Exercise aim
Every line below that has "Victoria" in it should be copied.

Extracted records
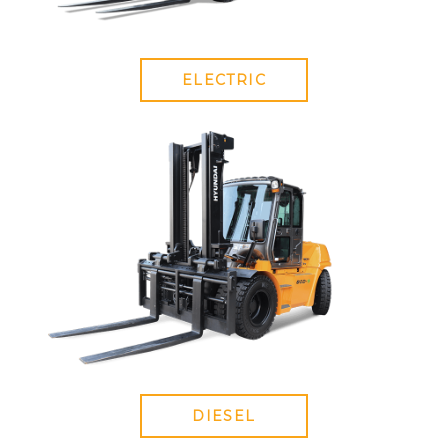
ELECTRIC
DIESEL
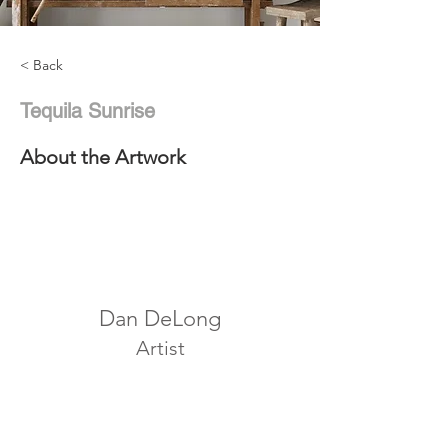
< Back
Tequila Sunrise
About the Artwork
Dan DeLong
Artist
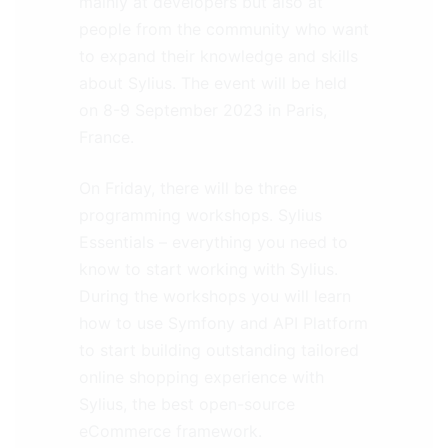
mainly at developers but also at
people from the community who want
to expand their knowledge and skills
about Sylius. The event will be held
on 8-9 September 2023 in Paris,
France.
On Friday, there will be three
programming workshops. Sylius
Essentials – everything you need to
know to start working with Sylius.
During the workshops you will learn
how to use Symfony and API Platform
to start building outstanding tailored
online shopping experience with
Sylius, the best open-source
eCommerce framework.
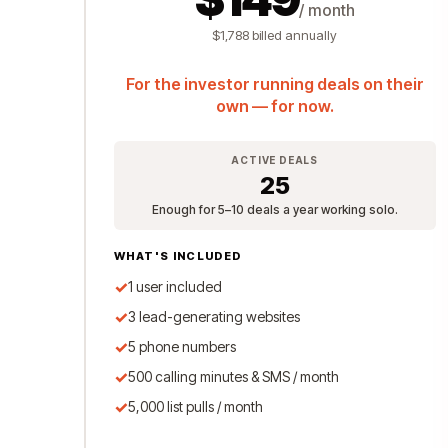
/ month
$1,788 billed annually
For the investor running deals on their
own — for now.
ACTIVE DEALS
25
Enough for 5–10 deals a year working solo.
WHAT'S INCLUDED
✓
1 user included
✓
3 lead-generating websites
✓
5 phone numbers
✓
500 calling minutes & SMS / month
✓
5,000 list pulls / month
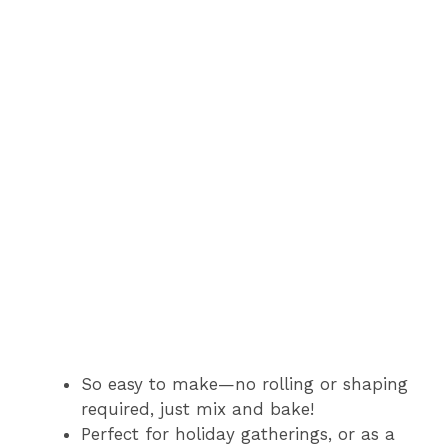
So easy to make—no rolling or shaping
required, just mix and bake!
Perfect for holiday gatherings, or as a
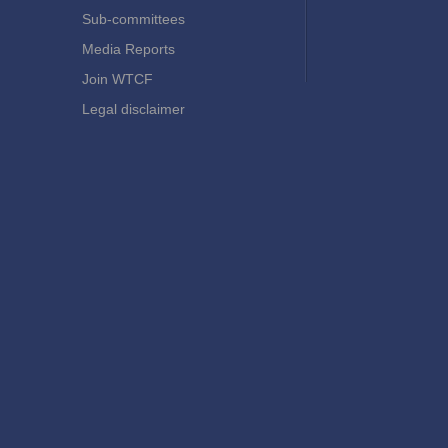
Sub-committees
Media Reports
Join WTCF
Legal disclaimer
...
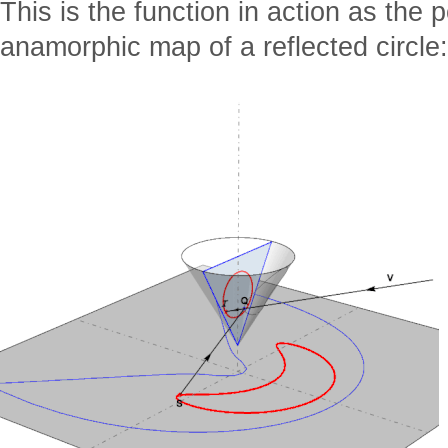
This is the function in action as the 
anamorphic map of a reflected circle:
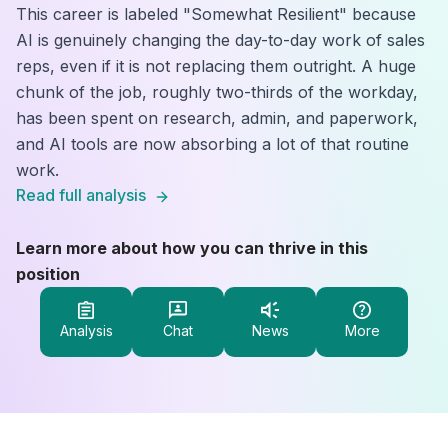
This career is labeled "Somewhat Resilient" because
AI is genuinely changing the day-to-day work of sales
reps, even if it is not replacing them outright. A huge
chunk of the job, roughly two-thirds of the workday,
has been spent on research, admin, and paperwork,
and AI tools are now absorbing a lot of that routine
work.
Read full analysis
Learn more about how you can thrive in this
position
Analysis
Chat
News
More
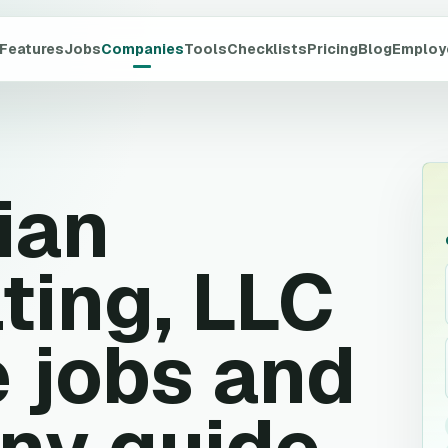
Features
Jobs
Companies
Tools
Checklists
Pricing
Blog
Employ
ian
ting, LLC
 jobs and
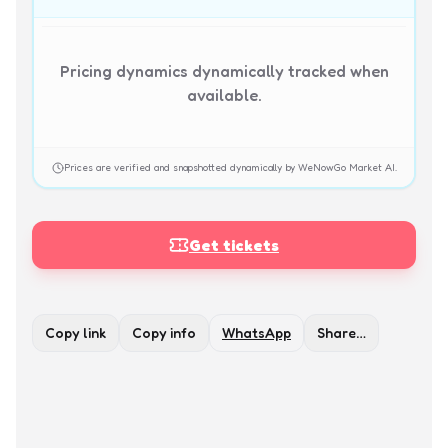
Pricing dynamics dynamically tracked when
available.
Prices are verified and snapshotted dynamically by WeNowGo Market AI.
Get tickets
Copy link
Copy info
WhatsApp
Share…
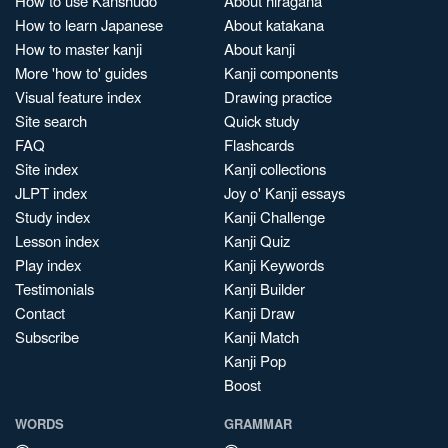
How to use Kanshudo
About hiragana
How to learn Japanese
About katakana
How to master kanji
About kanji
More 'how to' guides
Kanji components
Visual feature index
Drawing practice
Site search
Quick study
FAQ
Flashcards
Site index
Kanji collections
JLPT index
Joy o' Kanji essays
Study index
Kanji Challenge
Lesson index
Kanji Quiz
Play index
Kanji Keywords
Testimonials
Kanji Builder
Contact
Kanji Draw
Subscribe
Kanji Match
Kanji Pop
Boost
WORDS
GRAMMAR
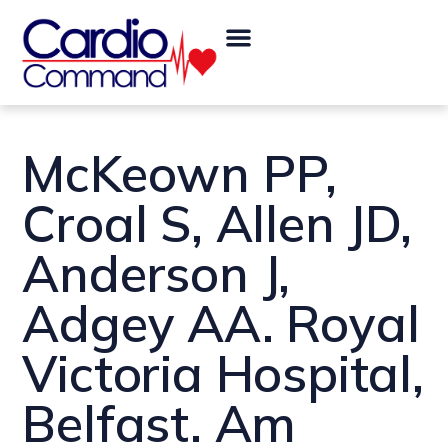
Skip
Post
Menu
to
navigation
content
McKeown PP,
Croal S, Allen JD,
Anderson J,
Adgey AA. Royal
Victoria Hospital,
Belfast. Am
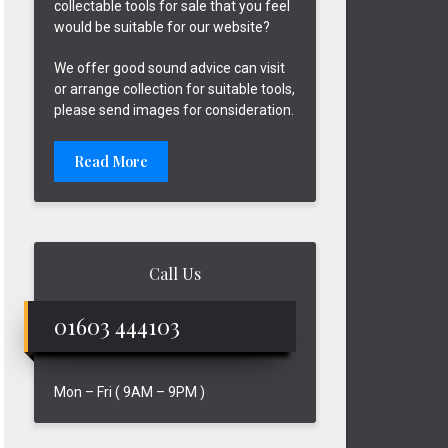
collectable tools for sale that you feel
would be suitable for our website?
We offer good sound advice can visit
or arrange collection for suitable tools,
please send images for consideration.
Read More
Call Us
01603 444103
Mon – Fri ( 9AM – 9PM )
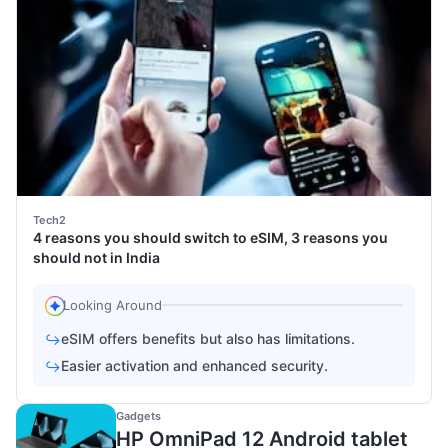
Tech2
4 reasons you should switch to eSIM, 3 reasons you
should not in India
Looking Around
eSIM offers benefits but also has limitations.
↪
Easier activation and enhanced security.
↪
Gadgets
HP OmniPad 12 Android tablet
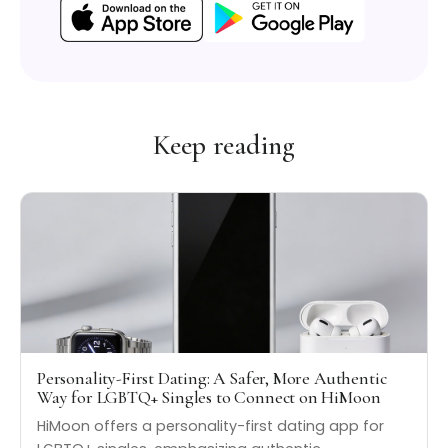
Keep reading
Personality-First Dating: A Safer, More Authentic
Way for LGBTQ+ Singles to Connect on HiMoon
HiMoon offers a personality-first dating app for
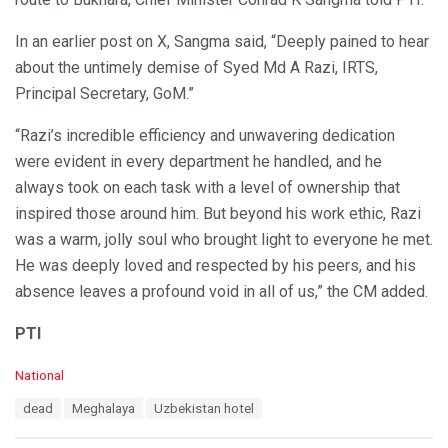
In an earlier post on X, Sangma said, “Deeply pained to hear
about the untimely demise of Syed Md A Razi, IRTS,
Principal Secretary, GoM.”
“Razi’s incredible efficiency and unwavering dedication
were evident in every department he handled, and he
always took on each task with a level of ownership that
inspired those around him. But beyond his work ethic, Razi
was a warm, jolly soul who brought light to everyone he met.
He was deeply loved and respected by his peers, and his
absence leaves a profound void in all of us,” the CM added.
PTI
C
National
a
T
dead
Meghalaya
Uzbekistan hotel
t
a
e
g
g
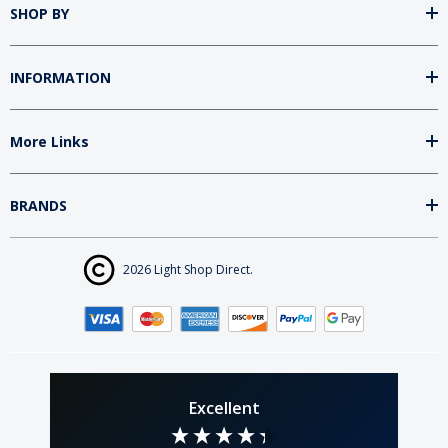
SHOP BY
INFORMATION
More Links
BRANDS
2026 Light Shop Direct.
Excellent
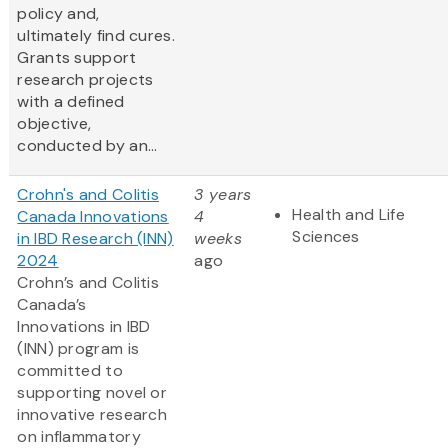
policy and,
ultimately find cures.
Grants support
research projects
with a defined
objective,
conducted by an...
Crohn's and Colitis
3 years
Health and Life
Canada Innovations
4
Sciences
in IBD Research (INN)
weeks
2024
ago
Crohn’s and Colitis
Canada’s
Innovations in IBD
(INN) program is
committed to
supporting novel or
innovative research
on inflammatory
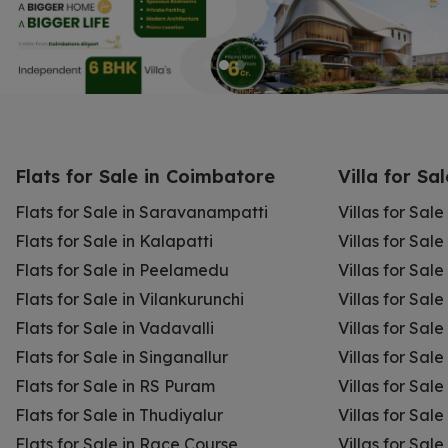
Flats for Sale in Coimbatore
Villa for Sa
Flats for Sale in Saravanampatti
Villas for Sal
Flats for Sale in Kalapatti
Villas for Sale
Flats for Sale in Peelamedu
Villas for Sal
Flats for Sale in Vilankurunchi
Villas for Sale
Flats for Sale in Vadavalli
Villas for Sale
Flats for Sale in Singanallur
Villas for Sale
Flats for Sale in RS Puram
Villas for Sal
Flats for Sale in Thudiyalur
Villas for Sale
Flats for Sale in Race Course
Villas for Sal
...
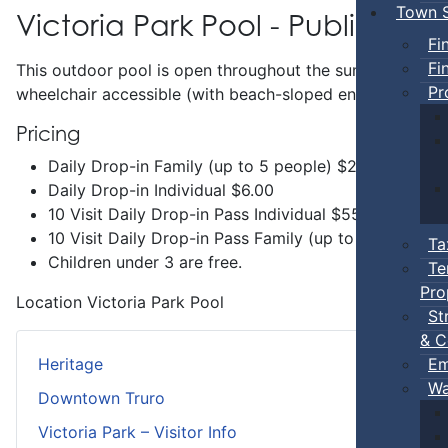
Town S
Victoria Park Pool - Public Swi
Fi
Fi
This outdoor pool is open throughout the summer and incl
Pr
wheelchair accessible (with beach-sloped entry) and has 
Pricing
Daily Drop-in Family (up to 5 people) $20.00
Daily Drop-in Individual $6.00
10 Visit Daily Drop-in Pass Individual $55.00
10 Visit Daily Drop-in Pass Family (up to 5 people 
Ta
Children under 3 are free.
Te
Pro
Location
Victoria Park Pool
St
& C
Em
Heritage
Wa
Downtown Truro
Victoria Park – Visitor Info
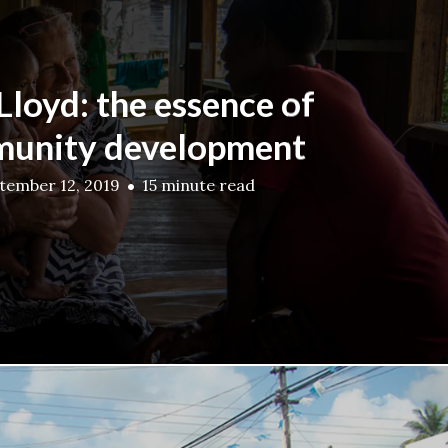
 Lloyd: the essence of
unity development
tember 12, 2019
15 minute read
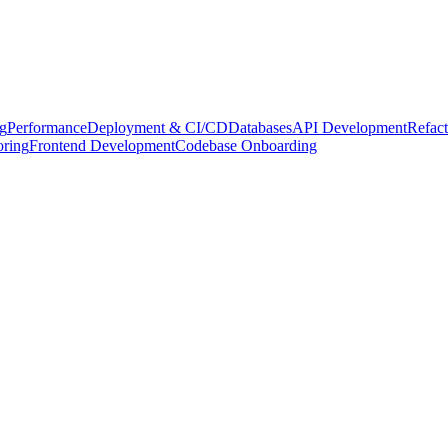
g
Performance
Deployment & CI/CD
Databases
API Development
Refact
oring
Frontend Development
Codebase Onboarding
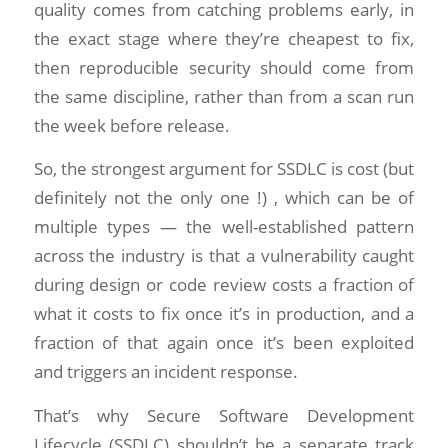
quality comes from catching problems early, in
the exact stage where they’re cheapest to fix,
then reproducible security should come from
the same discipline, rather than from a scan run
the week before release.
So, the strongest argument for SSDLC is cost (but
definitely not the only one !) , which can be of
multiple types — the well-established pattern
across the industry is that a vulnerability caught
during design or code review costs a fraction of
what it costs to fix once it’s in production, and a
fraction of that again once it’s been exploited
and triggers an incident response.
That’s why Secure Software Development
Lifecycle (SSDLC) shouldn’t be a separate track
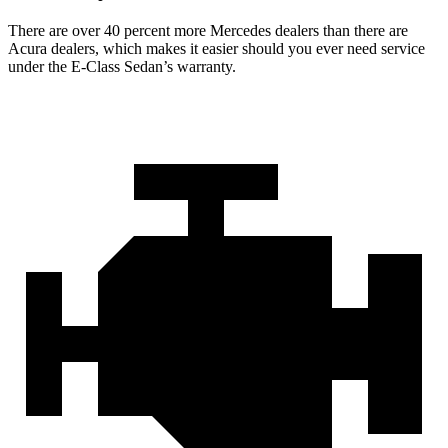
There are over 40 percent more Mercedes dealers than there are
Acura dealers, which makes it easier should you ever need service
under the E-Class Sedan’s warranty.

Result for this exercise
Victoria Hospital,
Victoria Park Pool - Public Swi
Victoria Park Pool
Victoria Park – Visitor Info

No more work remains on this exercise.